木造と鉄筋の建物のどちらがいいか?という話はよく耳にしますが、

どちらにもメリットデメリットが存在します。

例えば、木造で超高層ビルの様な建造物は現存しません。

現在、住友林業が70階建ての木造ビルの建設を考えていますが、随所に鉄で補強がされる様ですから、純粋な木造建築とは言えないかもしれません。

現存する木造建築で日本でもっとも高い建造物は、都の東寺にある五重塔だと言われています。

となると、超高層ビルも作れてしまう鉄筋の方が優れている様に感じられるかもしれません。

 

ただ、鉄筋の建造物の問題点は、コンクリートの耐用年数です。

まだまだ、鉄筋コンクリート建造物の歴史は浅く、耐用年数についても人によって意見が大きく異なるのが現状です。

長く住まいと付き合いたいというのであれば、歴史的にも百年程度なら大丈夫と言われている木造の方が安心できるでしょう。

歴史的な視点で木造建築に触れたこの記事もご覧ください。

築100年以上!三重塔・五重塔が地震で倒壊していない理由!
築年数も古く、高さもそれなりにあるのに三重塔・五重塔が地震で倒壊したという話は耳にしたことがありません。なぜ、それらの建物は地震に強いのでしょうか?

 

 

世界一高いビルと世界一高い木を比べてみよう!

とは、いうものの木造はどうも弱い印象があるという声も耳にします。

そこで、世界一高い木やビルの様子を見て見ましょう。

 

世界一高いビルは、ドバイのブルジュ・ハリファ

高さは828mで 、ホテルやオフィスに使用されています。

もちろん、大量のコンクリートと鉄筋が用いられて建設されました。
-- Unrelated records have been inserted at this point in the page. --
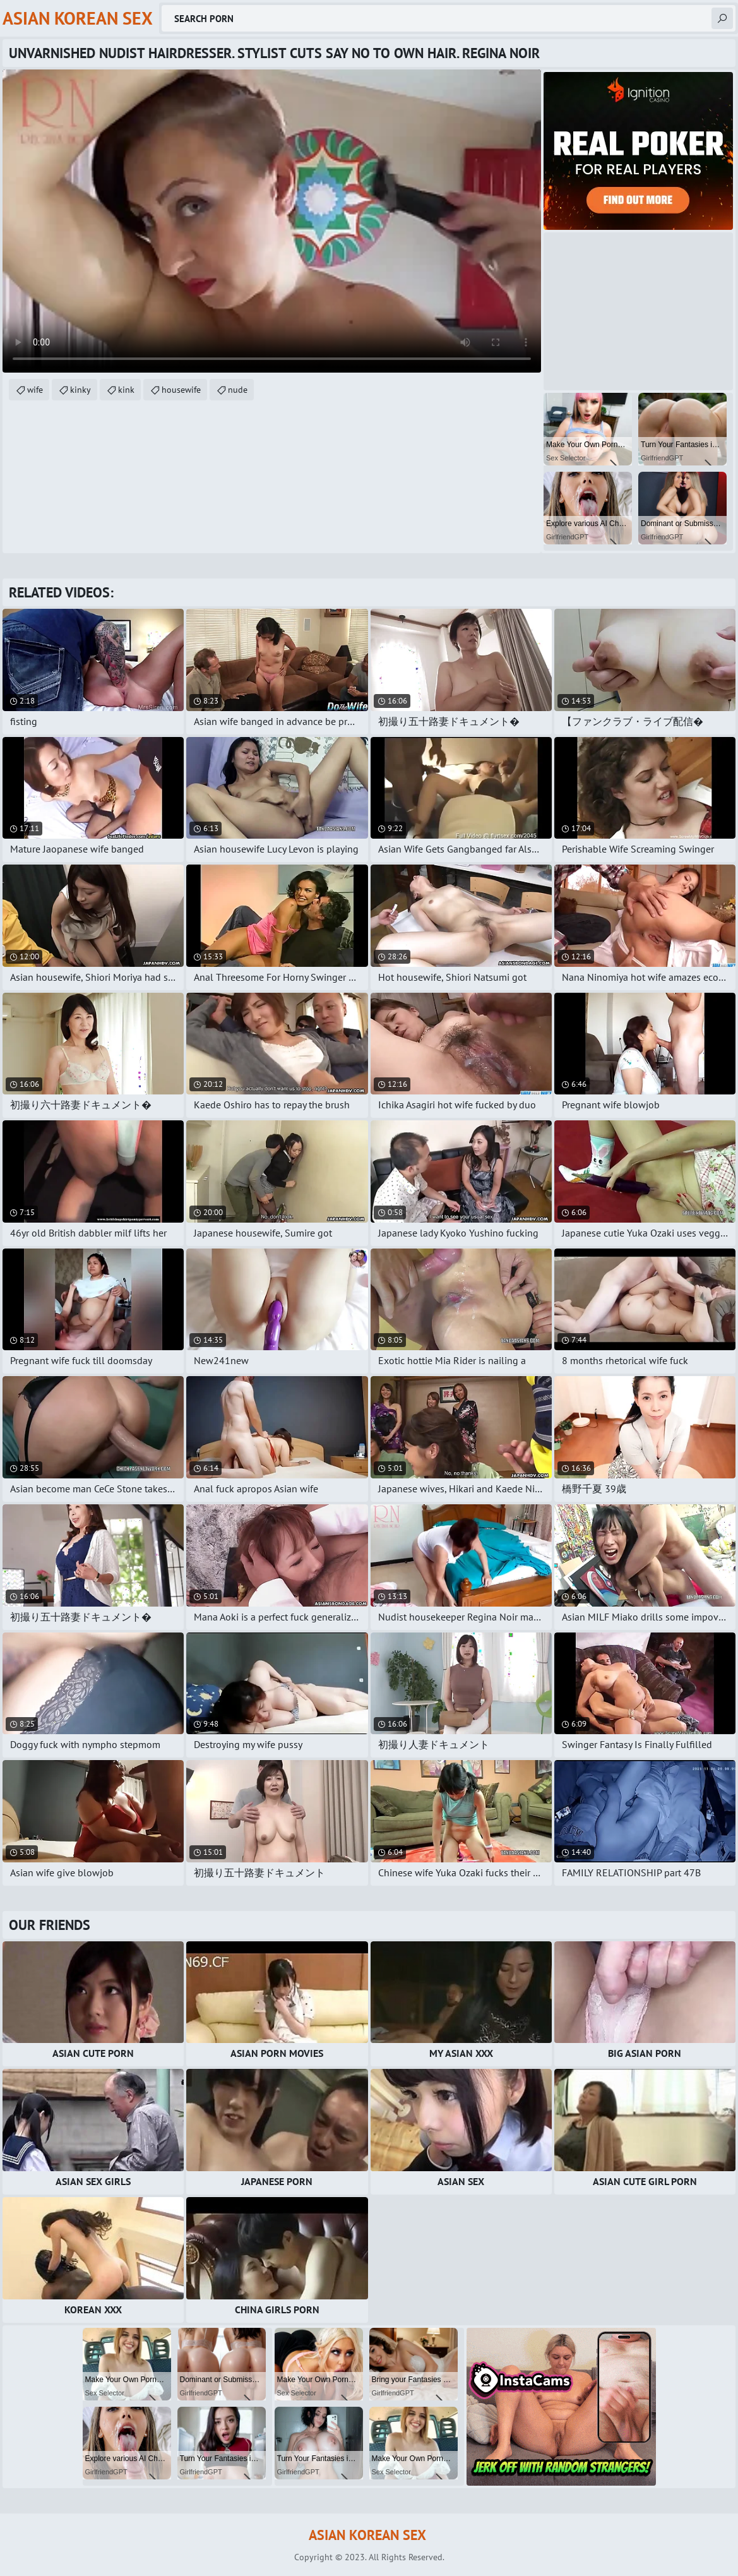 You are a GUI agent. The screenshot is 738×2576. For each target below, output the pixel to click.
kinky (80, 389)
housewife (181, 389)
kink (126, 389)
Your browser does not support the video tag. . (272, 221)
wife (35, 389)
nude (237, 389) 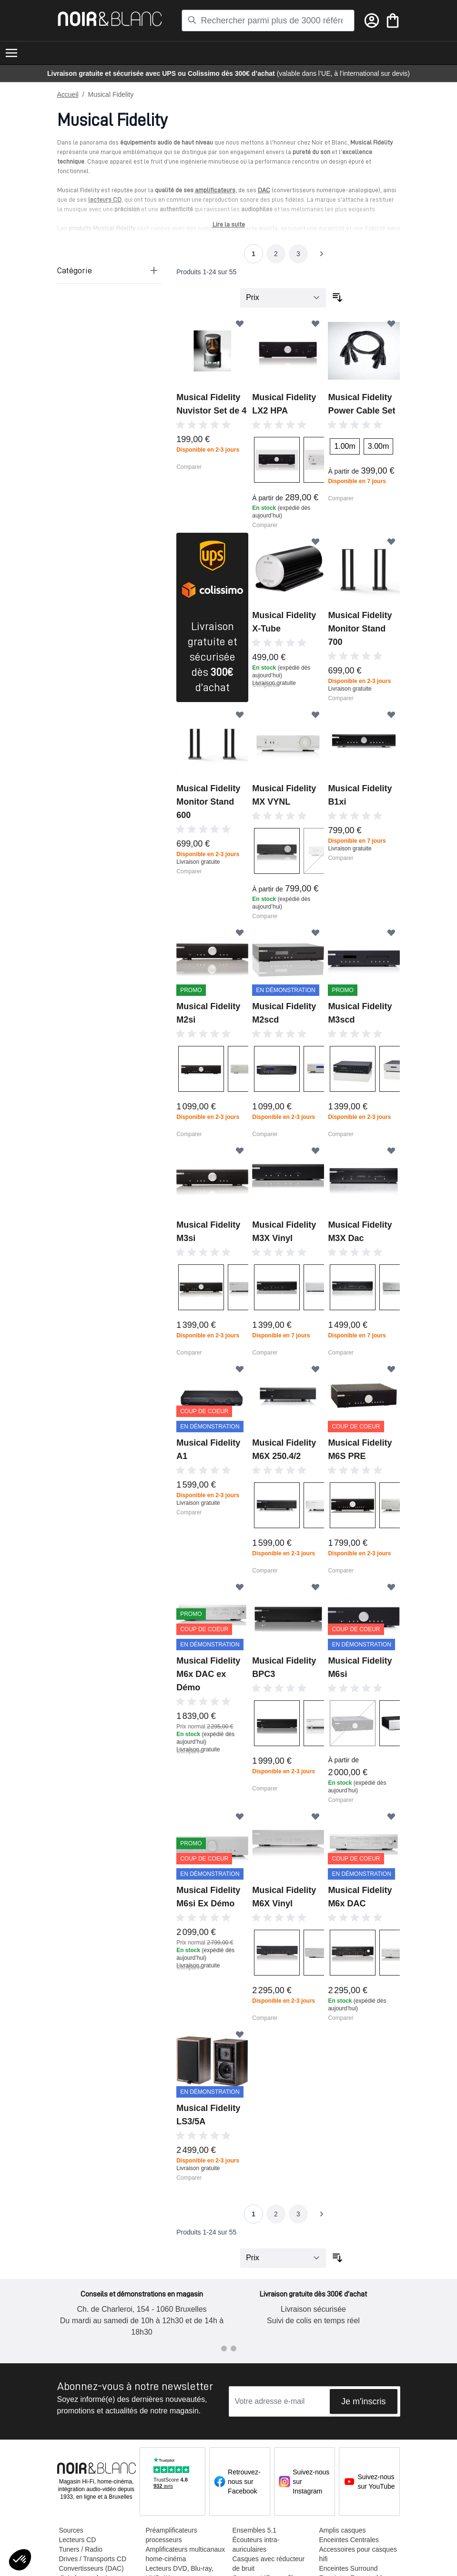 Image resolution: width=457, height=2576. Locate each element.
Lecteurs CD (77, 2540)
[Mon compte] (371, 20)
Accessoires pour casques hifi (358, 2554)
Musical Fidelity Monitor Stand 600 (208, 802)
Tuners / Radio (80, 2549)
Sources (71, 2530)
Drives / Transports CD (93, 2559)
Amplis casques (342, 2530)
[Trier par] (283, 297)
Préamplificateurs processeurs (171, 2535)
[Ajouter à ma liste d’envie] (239, 323)
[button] (20, 2559)
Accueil (68, 94)
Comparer (189, 467)
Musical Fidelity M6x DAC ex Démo (208, 1674)
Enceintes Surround (348, 2568)
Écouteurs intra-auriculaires (256, 2544)
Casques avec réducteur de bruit (269, 2563)
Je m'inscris (363, 2401)
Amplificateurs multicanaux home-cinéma (185, 2554)
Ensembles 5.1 (255, 2530)
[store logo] (109, 18)
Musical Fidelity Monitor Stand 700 (360, 628)
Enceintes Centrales (349, 2540) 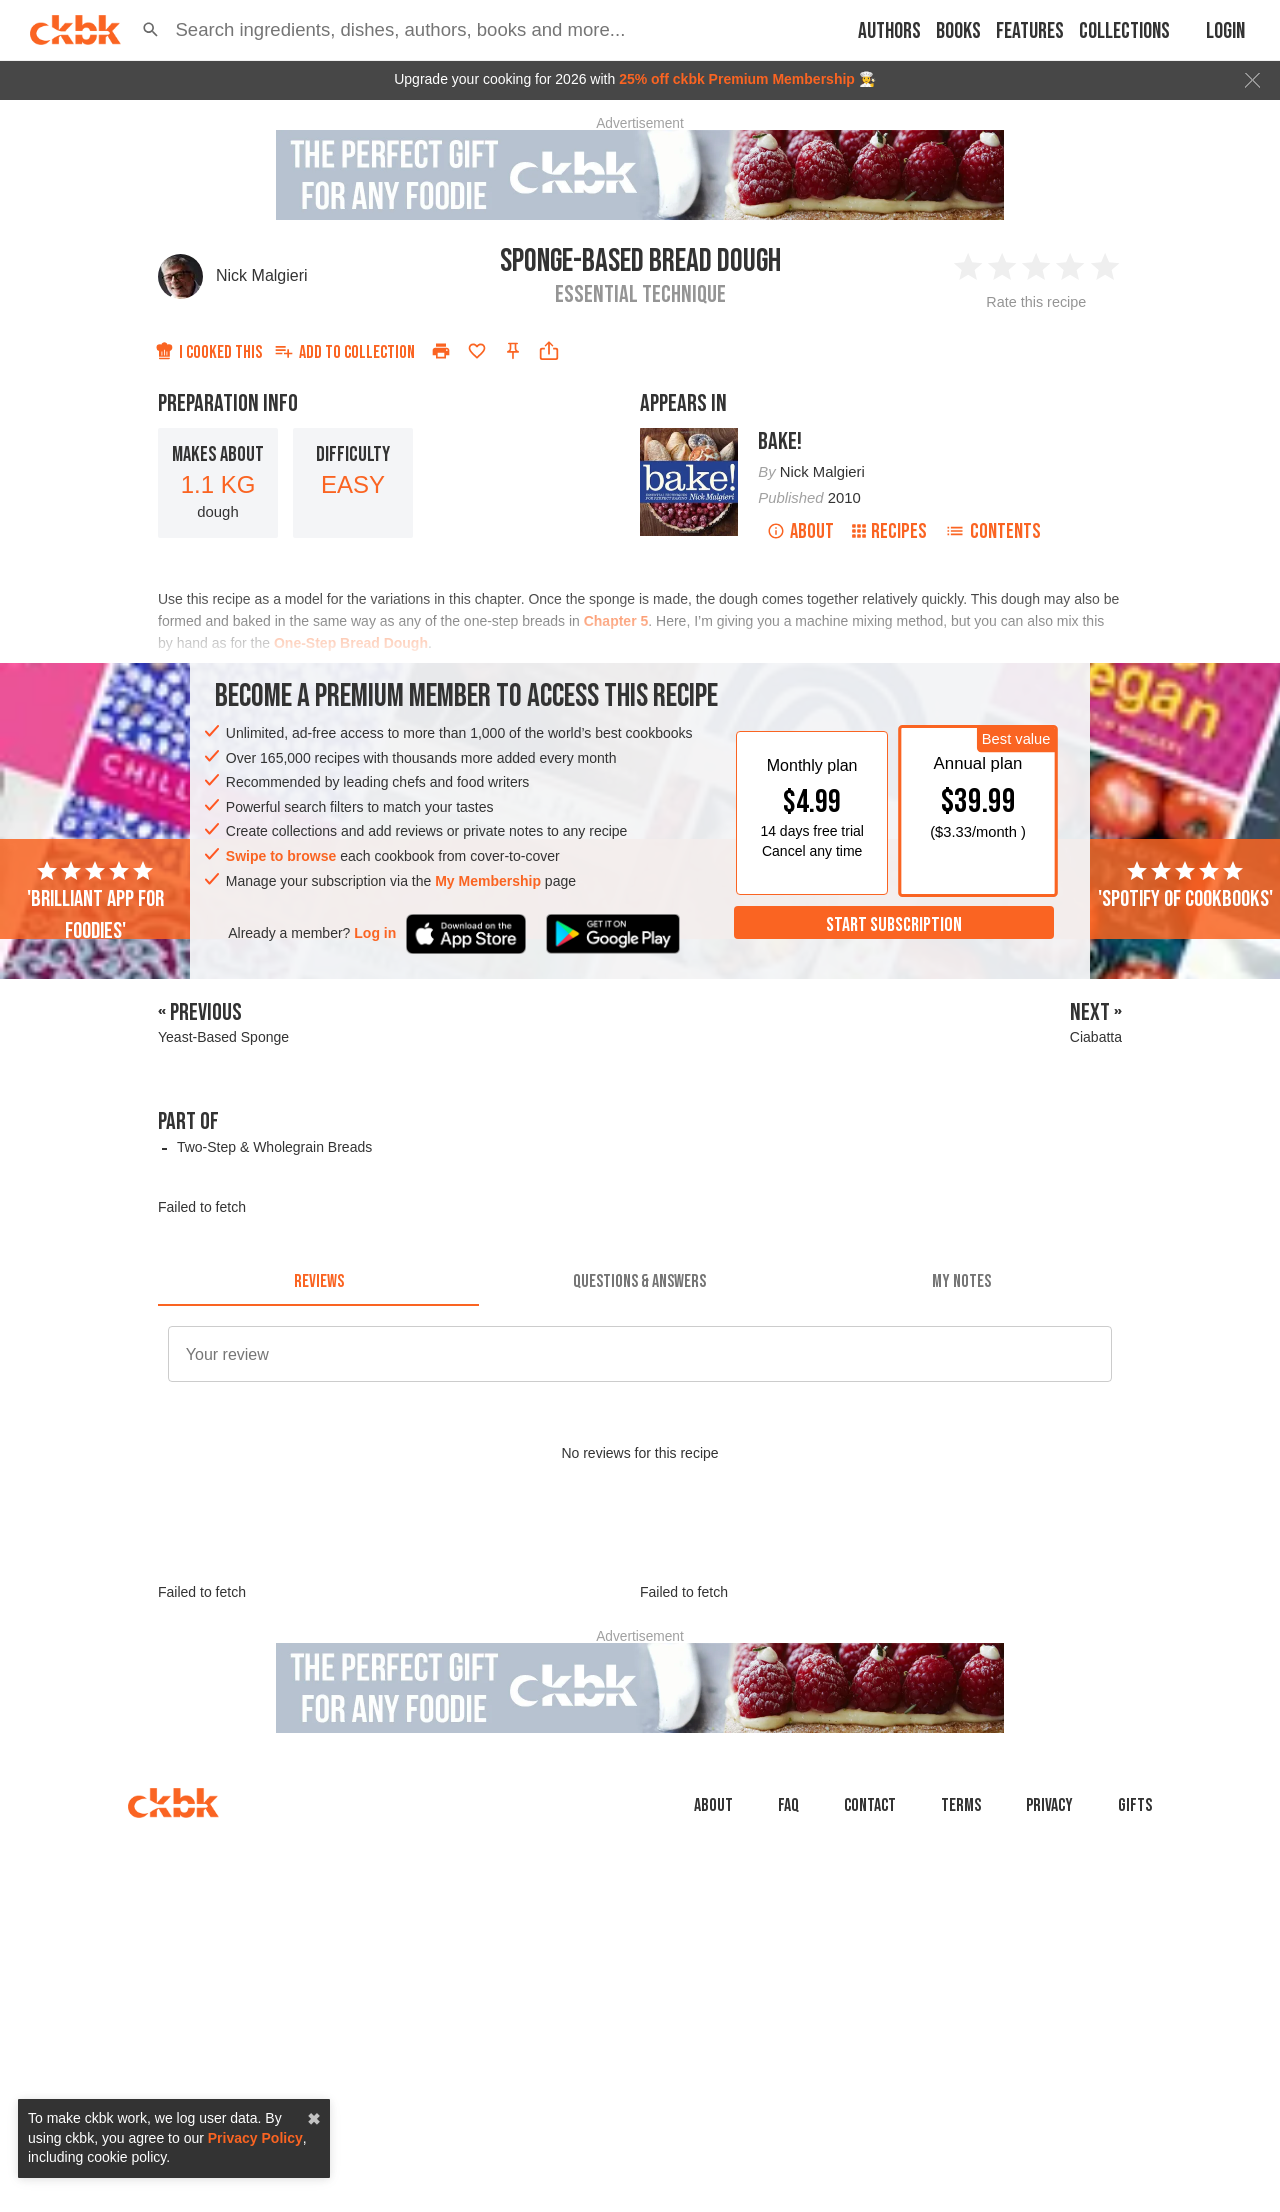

当然ながら土台を大きく作り、上部に行くほど、小さくなる三角形の様な形になっています。

世界一高いビル

世界一高い木は、アメリカのハイペリオン

高さは115m。ドバイのブルジュ・ハリファの比較にはなりませんが、ビルでいうならば、30階建てくらいの高さになります。

そして、注目したいのが形状です。

背が高い木も低い木も同じですが、上部の方がかさ高いのです。

要するに頭でっかちの状態をずっと維持しているのです。

世界で一番高い木

 

世界一高い木は人間の建築技術をはるかに超えている?

人工の建造物では、生えている木ほど頭でっかちなものはありません。

そして、それを一本の幹で支えているとという事は、私たちが想像もしない様な優れた技術が隠れているのではないだろうか…。

そんな視点で、京都大学でも、木がもつ繊維について研究をされています。

木がもつ強さの秘密が分かり、上手に生かす事ができると、様々な事が実現可能になるそうです。

近年(2019年5月現在)では、
木材から木がもつ繊維を抽出することができれば、軽くて丈夫で、色も自由に着色できる新素材ができるのではないか?と研究が進められています。
CNF(セルロースナノファイバー)と呼ばれるもので、強度は鉄の5倍とも言われています。さらに熱にも強いという特徴もあるために、自動車の部品などへの活用も期待されています。
アシックスはすでにCNFを利用した靴をすでに商品として発売しました。
https://corp.asics.com/jp/press/article/2018-06-01

 

こうして、木というものを見ると、木と正しく付き合う事で私たちはもっと安心して生活できる住まいを作る事ができるだろうと考えています。

ですから、私たちが施工するお客様には、木の基本的な性質や強さを知ってもらう様な機会を必ず設けているのです。